Bringing the IoT to every corner of the globe comes down to two things: network availability and cost. Many companies now promise to lower IoT satellite costs by leveraging mass production and using constellations of low-cost low-flying nanosatellites. These companies are creating new possibilities for the IoT, enabling data driven applications in areas where ground-based network coverage is poor or non-existent. Early use cases are collecting data from ships, farms deep in Africa or vehicles in Antarctica. Two characteristics unite emerging satellite IoT firms around the world. They all build low-bandwidth, low-cost data collection networks. Smaller satellites and few bytes moved around translate to substantially lower service and ground hardware costs to connect things. Hiber subscriptions, for example, start at 6 euros per year. The other discussion point is spectrum: who has global licenses to it and who doesn’t.
Other than that, technical approaches diverge substantially. Most have launched nanosatellites into orbit a few hundred miles above the planet, ranging from shoebox-size hardware flown by Hiber all the way down to Swarm Technologies’ SpaceBEE coming in at a tight 2.5 x 10 x 10 centimetres. Satellite IoT start-ups often launch one or two small satellites to get initial customers on board and revenues rolling in, then add more as demand increases.
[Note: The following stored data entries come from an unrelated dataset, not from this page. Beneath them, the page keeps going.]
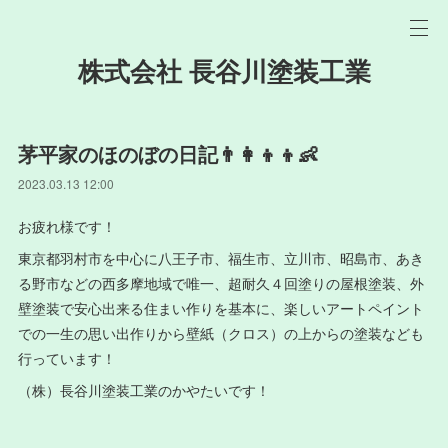
株式会社 長谷川塗装工業
茅平家のほのぼの日記👨‍👩‍👦‍👦👶
2023.03.13 12:00
お疲れ様です！
東京都羽村市を中心に八王子市、福生市、立川市、昭島市、あき
る野市などの西多摩地域で唯一、超耐久４回塗りの屋根塗装、外
壁塗装で安心出来る住まい作りを基本に、楽しいアートペイント
での一生の思い出作りから壁紙（クロス）の上からの塗装なども
行っています！
（株）長谷川塗装工業のかやたいです！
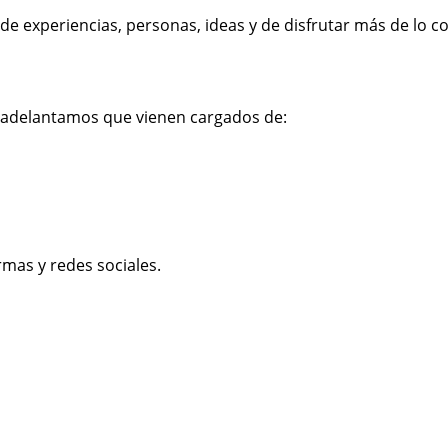
experiencias, personas, ideas y de disfrutar más de lo co
e adelantamos que vienen cargados de:
mas y redes sociales.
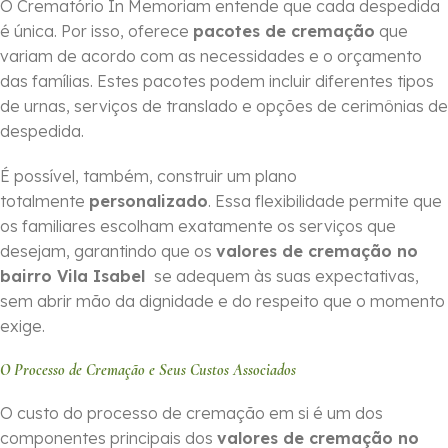
O Crematório In Memoriam entende que cada despedida
é única. Por isso, oferece
pacotes de cremação
que
variam de acordo com as necessidades e o orçamento
das famílias. Estes pacotes podem incluir diferentes tipos
de urnas, serviços de translado e opções de cerimônias de
despedida.
É possível, também, construir um plano
totalmente
personalizado
. Essa flexibilidade permite que
os familiares escolham exatamente os serviços que
desejam, garantindo que os
valores de cremação no
bairro Vila Isabel
se adequem às suas expectativas,
sem abrir mão da dignidade e do respeito que o momento
exige.
O Processo de Cremação e Seus Custos Associados
O custo do processo de cremação em si é um dos
componentes principais dos
valores de cremação no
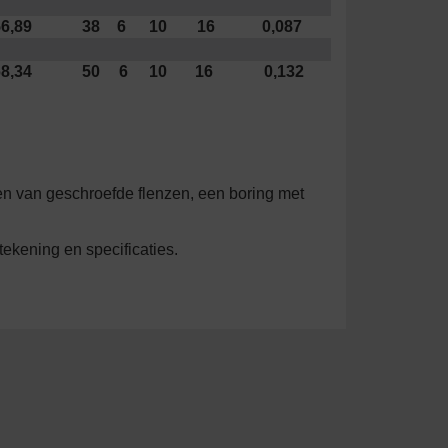
6,89
38
6
10
16
0,087
8,34
50
6
10
16
0,132
n van geschroefde flenzen, een boring met
ekening en specificaties.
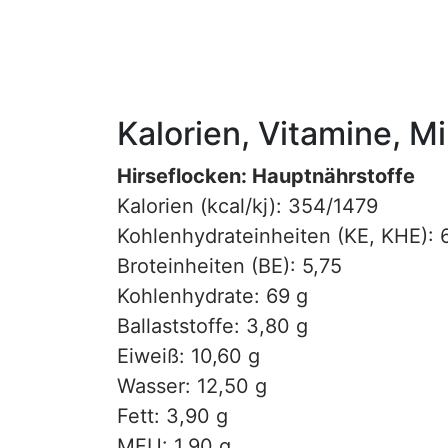
Kalorien, Vitamine, M
Hirseflocken: Hauptnährstoffe
Kalorien (kcal/kj): 354/1479
Kohlenhydrateinheiten (KE, KHE): 
Broteinheiten (BE): 5,75
Kohlenhydrate: 69 g
Ballaststoffe: 3,80 g
Eiweiß: 10,60 g
Wasser: 12,50 g
Fett: 3,90 g
MFU: 1,90 g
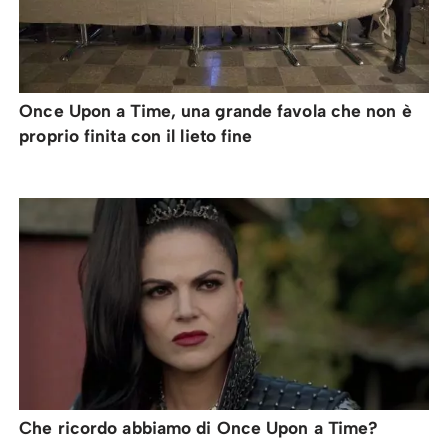
Once Upon a Time, una grande favola che non è
proprio finita con il lieto fine
Che ricordo abbiamo di Once Upon a Time?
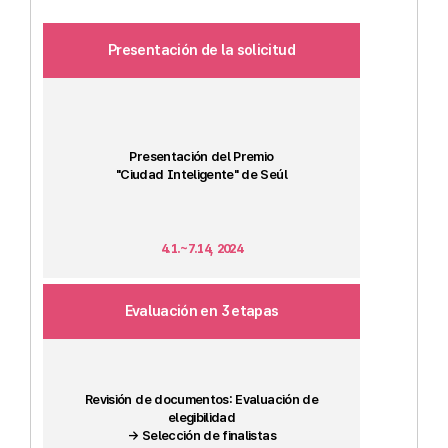
Presentación de la solicitud
Presentación del Premio
"Ciudad Inteligente" de Seúl
4.1.~7.14, 2024
Evaluación en 3 etapas
Revisión de documentos: Evaluación de
elegibilidad
→ Selección de finalistas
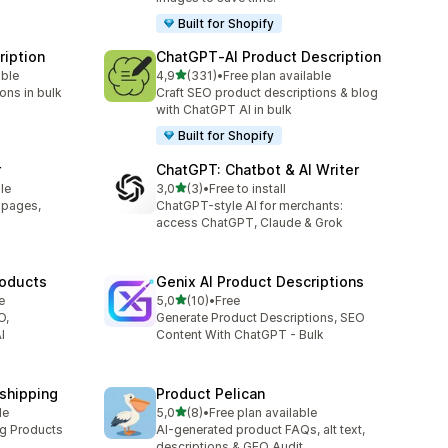
Built for Shopify
ription
ChatGPT‑AI Product Description
de 5 estrelas
able
4,9
(331)
•
Free plan available
331 total de avaliações
ons in bulk
Craft SEO product descriptions & blog
with ChatGPT AI in bulk
Built for Shopify
r
ChatGPT: Chatbot & AI Writer
de 5 estrelas
le
3,0
(3)
•
Free to install
3 total de avaliações
t pages,
ChatGPT-style AI for merchants:
access ChatGPT, Claude & Grok
roducts
Genix AI Product Descriptions
de 5 estrelas
e
5,0
(10)
•
Free
10 total de avaliações
O,
Generate Product Descriptions, SEO
I
Content With ChatGPT - Bulk
pshipping
Product Pelican
de 5 estrelas
le
5,0
(8)
•
Free plan available
8 total de avaliações
ng Products
AI-generated product FAQs, alt text,
descriptions & GEO Audit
Astrocast and Myriota will control their IoT network ecosystem from end-to-end, manufacturing their own chips for OEMs and third-party developers to embed into devices, launching their own fleets of nanosatellites, and delivering data through cloud-based services via web portals accessible with APIs.
The newest on the market are building satellite systems using IoT open standards, testing and demonstrating the ability to pick up LoRa and cellular signals directly from orbit. Lacuna Space is using a modified version of the LoRaWAN protocol to communicate and plans to have five satellites in orbit by the end of the year. Lynk has shown it can pick up and deliver SMS text messages via satellite using 2G GSM and plans to support LTE and NB-IoT in the future. OQ Technology conducted a technical demonstration between a satellite and an NB-IoT device on the ground last year.
Conceived as a voice and narrowband data network, Iridium has been in operation for over two decades. Nowadays IoT is 65 percent of Iridium’s business. This was made possible by updating its existing constellation and developing new satellites. The satellite IoT start-ups see themselves as broadening the IoT market by bringing in new customers rather than being in direct competition with Iridium and its large and well-established constellation of satellites. They will have to open new avenues, because Iridium’s existing customers have multi-year commitments and there’s good reason for it. For example, for aviation safety and voice, Boeing and Airbus want products to last for 10 years plus. They don’t want to touch or update an existing solution installed in an airframe during its lifespan.
Heavy equipment OEMs like Caterpillar, Sumitomo and others are now embedding Iridium IoT modules into new equipment rolling off the production line and retrofitting them to older equipment when it goes into the shop for maintenance, enabling real-time telematics monitoring. Extended downtime is a big loss, so companies want to make sure to get a truck into service before it breaks down or it may take a long time to get it back from the field and get it fixed. But satellite communications are also well suited for the small drone world where you can’t have a huge antenna for command and control.
This is a fast-growing market and we can expect more companies to join in the following years.